(GIVEN DATA begins)
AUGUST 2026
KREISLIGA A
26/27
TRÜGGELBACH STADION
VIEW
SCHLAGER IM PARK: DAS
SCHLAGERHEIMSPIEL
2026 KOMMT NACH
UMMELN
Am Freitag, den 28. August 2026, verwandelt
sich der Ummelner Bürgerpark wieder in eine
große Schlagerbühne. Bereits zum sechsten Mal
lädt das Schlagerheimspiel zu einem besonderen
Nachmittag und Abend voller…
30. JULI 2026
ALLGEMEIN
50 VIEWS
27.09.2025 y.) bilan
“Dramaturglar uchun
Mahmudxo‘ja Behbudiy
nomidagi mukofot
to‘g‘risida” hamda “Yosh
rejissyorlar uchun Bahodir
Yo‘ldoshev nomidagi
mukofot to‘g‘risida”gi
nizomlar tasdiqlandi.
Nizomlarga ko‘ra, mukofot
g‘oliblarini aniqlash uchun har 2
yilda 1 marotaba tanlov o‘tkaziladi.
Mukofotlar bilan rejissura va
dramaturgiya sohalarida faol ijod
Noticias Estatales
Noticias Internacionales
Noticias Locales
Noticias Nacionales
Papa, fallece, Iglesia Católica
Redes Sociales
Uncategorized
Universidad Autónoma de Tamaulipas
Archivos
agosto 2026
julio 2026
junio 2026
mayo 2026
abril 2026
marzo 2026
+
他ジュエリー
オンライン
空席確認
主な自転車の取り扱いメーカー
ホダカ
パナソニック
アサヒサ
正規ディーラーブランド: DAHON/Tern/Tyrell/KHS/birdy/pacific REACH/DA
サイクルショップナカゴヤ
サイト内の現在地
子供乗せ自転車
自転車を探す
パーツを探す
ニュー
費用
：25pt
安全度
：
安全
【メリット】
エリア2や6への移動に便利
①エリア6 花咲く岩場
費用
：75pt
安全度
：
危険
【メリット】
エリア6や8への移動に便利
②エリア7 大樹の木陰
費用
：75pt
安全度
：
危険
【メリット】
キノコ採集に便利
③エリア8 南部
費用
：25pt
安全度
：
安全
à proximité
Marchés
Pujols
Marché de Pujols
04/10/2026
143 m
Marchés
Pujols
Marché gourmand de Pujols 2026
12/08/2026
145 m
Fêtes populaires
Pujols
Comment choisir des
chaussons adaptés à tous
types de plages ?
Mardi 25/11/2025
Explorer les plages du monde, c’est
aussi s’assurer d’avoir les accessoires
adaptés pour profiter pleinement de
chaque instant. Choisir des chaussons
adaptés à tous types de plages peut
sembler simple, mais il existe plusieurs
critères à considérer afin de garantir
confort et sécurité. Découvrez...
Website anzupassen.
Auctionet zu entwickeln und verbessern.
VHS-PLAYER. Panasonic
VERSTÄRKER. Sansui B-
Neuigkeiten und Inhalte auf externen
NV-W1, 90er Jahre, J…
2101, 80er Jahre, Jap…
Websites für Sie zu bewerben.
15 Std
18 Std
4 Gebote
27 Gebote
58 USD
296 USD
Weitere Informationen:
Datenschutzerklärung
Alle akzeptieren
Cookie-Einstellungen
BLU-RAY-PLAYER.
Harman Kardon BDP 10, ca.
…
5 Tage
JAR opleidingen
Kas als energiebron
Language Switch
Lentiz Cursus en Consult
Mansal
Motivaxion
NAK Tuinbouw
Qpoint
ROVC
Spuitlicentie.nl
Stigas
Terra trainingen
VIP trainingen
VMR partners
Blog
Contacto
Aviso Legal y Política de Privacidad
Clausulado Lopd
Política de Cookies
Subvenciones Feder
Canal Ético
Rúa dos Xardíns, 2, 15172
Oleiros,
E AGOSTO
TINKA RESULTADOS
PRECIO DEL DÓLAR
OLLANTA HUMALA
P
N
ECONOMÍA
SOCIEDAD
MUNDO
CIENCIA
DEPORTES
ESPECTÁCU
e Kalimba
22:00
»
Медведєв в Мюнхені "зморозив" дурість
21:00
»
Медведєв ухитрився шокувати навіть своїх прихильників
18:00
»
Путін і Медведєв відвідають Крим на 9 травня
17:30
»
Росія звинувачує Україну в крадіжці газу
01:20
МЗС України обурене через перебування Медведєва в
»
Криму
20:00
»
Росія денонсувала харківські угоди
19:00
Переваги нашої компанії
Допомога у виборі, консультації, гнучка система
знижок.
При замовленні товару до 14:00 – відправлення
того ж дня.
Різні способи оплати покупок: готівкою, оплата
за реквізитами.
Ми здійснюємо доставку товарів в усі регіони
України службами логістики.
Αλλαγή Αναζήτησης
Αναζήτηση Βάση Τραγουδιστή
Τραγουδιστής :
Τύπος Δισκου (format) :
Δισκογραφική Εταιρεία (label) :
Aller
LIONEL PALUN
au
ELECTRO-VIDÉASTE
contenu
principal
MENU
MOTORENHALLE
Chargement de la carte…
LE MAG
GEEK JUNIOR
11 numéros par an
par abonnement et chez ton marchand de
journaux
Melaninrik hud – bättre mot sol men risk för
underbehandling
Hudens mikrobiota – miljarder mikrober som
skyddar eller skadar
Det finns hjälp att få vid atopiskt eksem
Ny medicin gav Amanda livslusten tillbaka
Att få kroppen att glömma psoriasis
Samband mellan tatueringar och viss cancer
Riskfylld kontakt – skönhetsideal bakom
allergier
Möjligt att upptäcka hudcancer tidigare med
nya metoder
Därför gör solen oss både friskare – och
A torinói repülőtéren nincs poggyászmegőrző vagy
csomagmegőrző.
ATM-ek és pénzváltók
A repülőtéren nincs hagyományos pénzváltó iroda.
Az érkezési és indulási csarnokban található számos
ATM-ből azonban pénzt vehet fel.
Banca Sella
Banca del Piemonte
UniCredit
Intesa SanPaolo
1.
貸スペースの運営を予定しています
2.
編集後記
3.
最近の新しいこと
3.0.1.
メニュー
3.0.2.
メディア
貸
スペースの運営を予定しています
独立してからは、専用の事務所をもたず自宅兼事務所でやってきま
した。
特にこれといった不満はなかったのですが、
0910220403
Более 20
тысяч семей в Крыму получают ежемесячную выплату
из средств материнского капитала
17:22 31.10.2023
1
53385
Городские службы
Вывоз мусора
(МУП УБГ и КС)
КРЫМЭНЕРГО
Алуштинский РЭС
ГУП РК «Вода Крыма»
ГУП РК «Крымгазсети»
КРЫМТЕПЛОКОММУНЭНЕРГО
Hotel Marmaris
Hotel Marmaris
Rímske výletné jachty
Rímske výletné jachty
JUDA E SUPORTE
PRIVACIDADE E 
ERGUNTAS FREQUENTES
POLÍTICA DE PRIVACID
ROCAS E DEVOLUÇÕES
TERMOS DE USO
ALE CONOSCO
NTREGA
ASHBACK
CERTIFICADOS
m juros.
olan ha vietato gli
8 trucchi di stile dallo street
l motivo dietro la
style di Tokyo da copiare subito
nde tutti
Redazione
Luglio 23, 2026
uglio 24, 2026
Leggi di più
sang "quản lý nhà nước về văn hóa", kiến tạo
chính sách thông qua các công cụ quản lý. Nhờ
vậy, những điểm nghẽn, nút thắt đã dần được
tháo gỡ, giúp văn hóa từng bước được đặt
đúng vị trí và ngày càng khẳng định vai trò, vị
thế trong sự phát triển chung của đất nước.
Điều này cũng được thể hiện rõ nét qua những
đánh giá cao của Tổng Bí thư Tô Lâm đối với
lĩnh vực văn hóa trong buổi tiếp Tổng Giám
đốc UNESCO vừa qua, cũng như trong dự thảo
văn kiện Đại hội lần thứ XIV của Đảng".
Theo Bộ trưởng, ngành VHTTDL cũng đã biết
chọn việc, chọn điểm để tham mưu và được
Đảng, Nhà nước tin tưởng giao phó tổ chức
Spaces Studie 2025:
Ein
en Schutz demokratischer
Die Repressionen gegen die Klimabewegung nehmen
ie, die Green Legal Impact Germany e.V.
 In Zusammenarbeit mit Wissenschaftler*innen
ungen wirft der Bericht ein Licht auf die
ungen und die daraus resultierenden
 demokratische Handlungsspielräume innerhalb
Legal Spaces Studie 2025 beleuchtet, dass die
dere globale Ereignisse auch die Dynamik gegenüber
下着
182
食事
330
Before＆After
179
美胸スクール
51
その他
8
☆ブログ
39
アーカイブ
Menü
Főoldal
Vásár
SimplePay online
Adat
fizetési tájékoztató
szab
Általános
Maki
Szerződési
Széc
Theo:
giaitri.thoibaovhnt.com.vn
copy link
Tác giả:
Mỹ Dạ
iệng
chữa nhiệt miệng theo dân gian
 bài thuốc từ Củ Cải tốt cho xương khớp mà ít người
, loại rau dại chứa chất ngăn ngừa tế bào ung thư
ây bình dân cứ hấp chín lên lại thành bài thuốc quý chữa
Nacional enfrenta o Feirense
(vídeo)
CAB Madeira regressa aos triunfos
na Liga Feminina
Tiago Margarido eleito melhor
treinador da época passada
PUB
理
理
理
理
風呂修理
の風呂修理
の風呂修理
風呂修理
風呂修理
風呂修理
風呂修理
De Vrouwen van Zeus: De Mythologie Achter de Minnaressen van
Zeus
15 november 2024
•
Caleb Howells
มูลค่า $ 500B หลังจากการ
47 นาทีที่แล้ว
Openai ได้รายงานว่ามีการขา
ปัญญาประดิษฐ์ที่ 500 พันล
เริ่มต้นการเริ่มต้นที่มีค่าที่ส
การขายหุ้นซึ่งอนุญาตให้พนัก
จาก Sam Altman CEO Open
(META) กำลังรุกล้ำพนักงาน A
(GIVEN DATA ends)
### [WHAT IS EXPECTED]
The lines needed are those in the data above that hold the string "uchun"; copy each of them.

### [SOLUTION TO THIS TASK]
“Dramaturglar uchun
rejissyorlar uchun Bahodir
g‘oliblarini aniqlash uchun har 2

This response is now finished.